Being a distributor of information isn’t enough. Groups now have to be architects of attention. We can’t underestimate how much of a shift in nonprofit communications that portends. Here’s one quick example. I could make a good case that “brand awareness” is too passive a concept in the current climate and might be better thought of as “generating attention.”
Half of Nonprofits are Using AI to Write.

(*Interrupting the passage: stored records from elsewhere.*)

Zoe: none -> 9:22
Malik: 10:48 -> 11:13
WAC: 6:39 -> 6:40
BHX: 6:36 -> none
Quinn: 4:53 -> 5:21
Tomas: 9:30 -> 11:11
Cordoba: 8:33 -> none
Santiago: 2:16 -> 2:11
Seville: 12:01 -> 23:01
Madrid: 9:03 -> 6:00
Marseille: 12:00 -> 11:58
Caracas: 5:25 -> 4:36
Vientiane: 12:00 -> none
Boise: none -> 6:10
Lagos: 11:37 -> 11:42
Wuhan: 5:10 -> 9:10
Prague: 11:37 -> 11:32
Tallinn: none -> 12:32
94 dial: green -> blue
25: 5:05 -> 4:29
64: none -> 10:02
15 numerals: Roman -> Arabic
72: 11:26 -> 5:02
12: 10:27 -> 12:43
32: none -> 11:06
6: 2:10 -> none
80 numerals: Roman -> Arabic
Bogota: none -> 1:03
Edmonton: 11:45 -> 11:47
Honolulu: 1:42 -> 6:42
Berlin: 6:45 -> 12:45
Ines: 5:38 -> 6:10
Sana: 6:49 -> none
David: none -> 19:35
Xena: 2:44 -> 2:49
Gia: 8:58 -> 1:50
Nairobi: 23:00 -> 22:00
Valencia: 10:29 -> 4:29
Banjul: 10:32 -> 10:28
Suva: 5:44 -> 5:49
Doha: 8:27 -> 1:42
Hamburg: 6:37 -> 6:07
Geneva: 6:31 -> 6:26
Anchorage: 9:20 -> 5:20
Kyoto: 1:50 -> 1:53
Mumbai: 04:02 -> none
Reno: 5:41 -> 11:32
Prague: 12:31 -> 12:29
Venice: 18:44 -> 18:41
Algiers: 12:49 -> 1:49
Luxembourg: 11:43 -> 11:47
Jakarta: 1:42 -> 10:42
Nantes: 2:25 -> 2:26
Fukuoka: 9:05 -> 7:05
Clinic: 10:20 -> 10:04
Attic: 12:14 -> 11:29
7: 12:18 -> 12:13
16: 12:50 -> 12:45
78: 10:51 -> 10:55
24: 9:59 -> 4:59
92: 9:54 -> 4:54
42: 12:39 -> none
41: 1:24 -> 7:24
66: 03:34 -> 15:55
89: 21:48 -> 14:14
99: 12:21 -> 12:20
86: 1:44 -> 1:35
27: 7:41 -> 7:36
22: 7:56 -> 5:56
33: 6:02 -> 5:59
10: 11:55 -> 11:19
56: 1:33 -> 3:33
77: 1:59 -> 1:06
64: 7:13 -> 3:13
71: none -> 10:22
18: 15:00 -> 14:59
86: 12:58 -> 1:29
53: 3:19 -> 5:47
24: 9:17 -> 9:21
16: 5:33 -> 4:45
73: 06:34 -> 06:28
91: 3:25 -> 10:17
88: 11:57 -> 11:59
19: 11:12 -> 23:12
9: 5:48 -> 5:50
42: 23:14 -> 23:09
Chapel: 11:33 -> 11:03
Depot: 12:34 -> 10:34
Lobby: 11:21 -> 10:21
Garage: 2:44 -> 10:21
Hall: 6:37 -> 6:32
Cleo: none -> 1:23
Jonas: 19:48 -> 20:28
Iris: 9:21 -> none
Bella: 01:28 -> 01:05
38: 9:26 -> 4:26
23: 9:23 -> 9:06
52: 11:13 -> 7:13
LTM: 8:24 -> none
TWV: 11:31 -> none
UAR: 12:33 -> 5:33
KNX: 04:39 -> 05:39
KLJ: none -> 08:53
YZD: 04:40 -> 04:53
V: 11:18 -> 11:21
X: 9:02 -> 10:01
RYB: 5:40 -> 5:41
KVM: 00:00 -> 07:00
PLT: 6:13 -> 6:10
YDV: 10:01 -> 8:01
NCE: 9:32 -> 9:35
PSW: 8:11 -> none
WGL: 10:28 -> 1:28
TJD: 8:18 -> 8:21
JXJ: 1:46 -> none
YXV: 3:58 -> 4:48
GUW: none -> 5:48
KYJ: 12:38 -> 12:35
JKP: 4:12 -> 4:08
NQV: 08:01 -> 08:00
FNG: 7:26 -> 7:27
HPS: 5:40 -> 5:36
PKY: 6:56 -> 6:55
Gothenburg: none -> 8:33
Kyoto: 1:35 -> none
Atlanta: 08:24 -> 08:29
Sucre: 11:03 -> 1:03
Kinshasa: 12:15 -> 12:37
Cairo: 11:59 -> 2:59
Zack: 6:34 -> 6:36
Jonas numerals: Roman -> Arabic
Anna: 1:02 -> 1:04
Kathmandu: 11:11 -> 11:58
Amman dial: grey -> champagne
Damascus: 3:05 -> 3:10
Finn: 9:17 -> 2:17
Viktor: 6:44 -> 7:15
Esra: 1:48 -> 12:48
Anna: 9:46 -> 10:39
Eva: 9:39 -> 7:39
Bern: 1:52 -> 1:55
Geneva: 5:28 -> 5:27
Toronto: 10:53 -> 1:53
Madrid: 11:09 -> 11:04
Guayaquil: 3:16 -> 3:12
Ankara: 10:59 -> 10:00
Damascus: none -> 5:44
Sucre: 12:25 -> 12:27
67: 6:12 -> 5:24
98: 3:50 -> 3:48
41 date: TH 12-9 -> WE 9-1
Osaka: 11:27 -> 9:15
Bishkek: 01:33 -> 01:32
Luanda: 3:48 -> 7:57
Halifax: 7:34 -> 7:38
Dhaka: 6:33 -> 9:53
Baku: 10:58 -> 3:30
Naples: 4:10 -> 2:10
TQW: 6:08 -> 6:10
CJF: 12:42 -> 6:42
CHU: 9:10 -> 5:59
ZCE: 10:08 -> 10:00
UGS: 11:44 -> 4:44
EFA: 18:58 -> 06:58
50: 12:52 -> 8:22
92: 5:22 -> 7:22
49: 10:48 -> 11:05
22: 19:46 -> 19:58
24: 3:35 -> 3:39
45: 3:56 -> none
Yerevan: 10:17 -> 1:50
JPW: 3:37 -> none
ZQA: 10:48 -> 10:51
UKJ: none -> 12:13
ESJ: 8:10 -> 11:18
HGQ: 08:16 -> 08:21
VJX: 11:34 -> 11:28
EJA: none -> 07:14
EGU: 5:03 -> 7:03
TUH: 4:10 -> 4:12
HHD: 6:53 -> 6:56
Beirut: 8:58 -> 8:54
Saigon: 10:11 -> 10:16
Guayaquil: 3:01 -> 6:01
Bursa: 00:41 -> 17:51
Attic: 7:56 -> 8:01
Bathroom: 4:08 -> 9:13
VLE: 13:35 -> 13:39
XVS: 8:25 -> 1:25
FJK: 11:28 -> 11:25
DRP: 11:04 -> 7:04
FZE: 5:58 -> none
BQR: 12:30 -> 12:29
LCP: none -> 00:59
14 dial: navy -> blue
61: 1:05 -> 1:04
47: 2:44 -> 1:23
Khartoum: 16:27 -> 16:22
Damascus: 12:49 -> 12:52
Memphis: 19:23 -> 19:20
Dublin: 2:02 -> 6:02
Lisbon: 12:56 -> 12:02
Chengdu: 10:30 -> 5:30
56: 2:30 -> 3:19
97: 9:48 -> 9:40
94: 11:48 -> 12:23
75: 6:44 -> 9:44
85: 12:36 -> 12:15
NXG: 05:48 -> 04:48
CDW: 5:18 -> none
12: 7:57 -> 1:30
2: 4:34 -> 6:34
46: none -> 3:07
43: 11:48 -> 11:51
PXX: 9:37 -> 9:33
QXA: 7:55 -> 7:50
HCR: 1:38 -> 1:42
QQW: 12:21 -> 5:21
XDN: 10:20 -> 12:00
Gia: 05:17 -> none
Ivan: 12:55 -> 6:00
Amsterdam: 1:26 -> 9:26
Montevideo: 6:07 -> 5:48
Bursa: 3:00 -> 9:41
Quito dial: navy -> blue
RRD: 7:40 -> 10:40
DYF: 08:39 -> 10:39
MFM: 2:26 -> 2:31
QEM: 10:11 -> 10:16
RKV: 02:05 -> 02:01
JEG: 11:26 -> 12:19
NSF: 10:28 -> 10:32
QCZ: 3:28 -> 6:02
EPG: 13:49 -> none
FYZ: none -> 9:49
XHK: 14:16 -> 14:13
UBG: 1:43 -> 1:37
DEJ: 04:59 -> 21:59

What are the Guiding Principles?
There’s one line in the M+R Benchmarks – just half a sentence really – that caught my eye. “About half of nonprofits used generative AI tools to produce written content.” There’s not a lot of elaboration. Are we talking about filling in the blanks on an acknowledgement letter? Or doing the first draft of an entire appeal or digital campaign?
And, more importantly, are there organizational guidelines in place or where AI-generated content fits and where it doesn’t. On the creative side of things, it’s the challenge we’re all facing. We have to actively embrace the beneficial use of AI and simultaneously guard against the risks.
My take is that the beneficial uses of AI in the creative process are robust including a powerful role in transforming research. But we have to keep our approach human-centered. Don’t use AI to create for you. Use it as a junior editor to help evaluate what you’ve created. And don’t use AI to think for you. Use it as a way to stress test your thinking.
But wherever a group ends up drawing the line, what’s important is for the approach to be intentional and well-thought-out. It can’t be something you stumble into.

Before I close, I just want to note as a writer how much I appreciate the artfulness of the M+R Benchmarks writing. It’s clear and well-said throughout. But I’m really talking about the places where they inject humor and whimsy. A couple of examples:
“In case all those breathless numbers and exclamation points don’t make it clear: this is not normal! “
“We’re going to tell you a number that will hopefully make you smile. Then we are going to tell you a number that will make you chuckle in disbelief. Ready?”
Passages like this aren’t just fun and entertaining in the midst of an awful lot of data. They are purposeful and effective in getting the reader to stop, take special note of what’s being said, and remember it more way more clearly than if the M+R team used more pedestrian language.